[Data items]
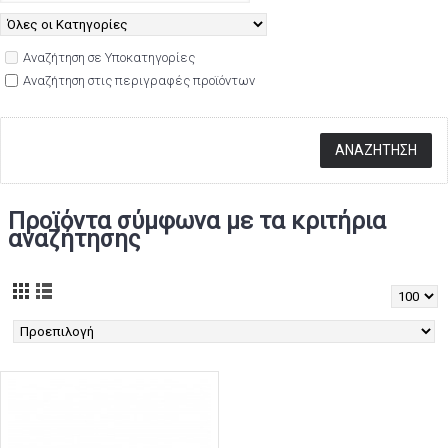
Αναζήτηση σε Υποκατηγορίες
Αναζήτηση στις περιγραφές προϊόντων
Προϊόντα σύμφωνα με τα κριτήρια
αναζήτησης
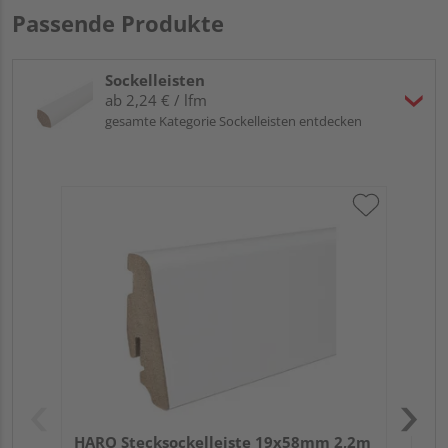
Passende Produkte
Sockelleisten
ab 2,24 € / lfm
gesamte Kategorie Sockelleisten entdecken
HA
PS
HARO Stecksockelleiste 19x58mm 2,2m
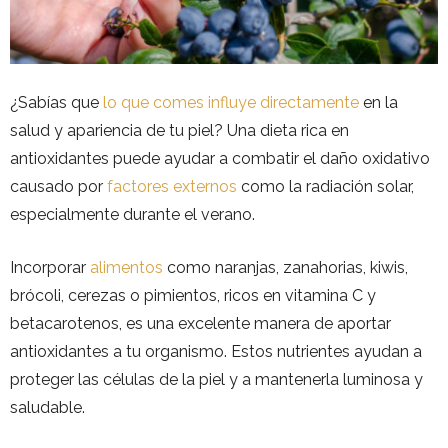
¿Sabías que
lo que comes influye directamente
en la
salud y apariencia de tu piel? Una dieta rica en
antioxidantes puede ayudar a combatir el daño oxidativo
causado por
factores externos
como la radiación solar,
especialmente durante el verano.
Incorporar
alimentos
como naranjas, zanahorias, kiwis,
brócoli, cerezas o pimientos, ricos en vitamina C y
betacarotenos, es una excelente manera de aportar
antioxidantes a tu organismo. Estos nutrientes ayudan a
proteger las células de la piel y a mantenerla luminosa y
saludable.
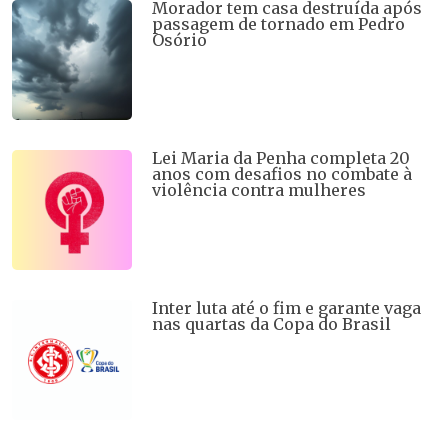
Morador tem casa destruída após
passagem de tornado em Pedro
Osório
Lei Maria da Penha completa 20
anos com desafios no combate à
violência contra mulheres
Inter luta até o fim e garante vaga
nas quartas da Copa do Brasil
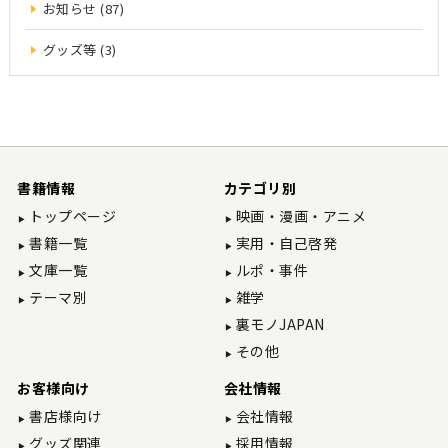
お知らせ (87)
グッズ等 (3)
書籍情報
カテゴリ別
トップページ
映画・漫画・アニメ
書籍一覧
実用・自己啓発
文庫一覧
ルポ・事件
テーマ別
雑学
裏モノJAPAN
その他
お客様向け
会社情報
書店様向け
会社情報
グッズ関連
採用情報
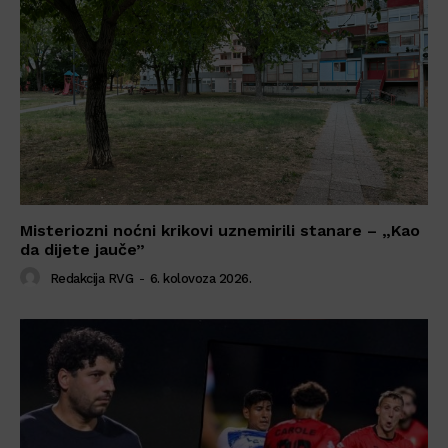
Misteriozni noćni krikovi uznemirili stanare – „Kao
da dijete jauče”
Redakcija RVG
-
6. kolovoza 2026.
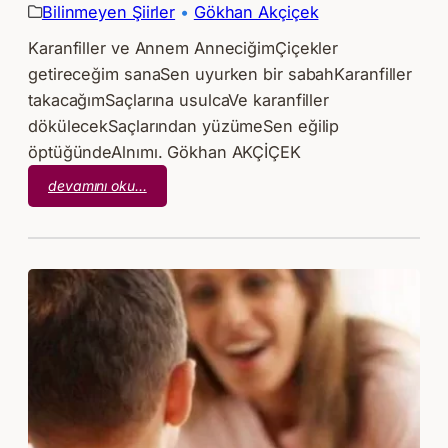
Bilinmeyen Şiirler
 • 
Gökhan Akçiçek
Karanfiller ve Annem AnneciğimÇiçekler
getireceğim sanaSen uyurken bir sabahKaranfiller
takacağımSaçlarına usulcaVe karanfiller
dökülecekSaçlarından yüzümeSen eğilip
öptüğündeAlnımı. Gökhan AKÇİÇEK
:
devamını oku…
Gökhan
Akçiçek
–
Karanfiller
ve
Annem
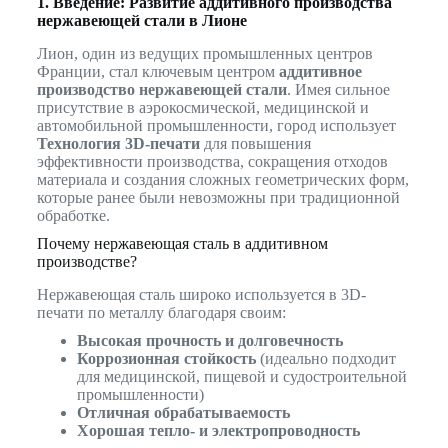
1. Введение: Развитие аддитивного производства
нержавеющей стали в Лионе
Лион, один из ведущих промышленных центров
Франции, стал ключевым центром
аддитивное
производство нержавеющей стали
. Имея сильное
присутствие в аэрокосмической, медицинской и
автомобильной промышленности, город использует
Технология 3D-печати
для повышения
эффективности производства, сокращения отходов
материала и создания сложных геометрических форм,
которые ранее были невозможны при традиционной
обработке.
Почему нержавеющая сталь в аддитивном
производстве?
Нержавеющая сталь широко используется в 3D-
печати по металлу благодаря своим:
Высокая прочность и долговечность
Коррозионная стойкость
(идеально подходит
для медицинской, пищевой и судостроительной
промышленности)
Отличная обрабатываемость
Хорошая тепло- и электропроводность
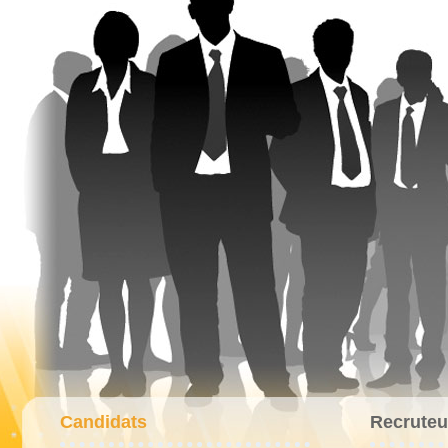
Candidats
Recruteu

• _Work to complete_: Please reproduce, word for word, only the lines from the line that holds "материала и создания" through the final line of the entries above, omitting any pictures.

• _Completed exercise_:
материала и создания сложных геометрических форм,
которые ранее были невозможны при традиционной
обработке.
Почему нержавеющая сталь в аддитивном
производстве?
Нержавеющая сталь широко используется в 3D-
печати по металлу благодаря своим:
Высокая прочность и долговечность
Коррозионная стойкость
(идеально подходит
для медицинской, пищевой и судостроительной
промышленности)
Отличная обрабатываемость
Хорошая тепло- и электропроводность
Candidats
Recruteu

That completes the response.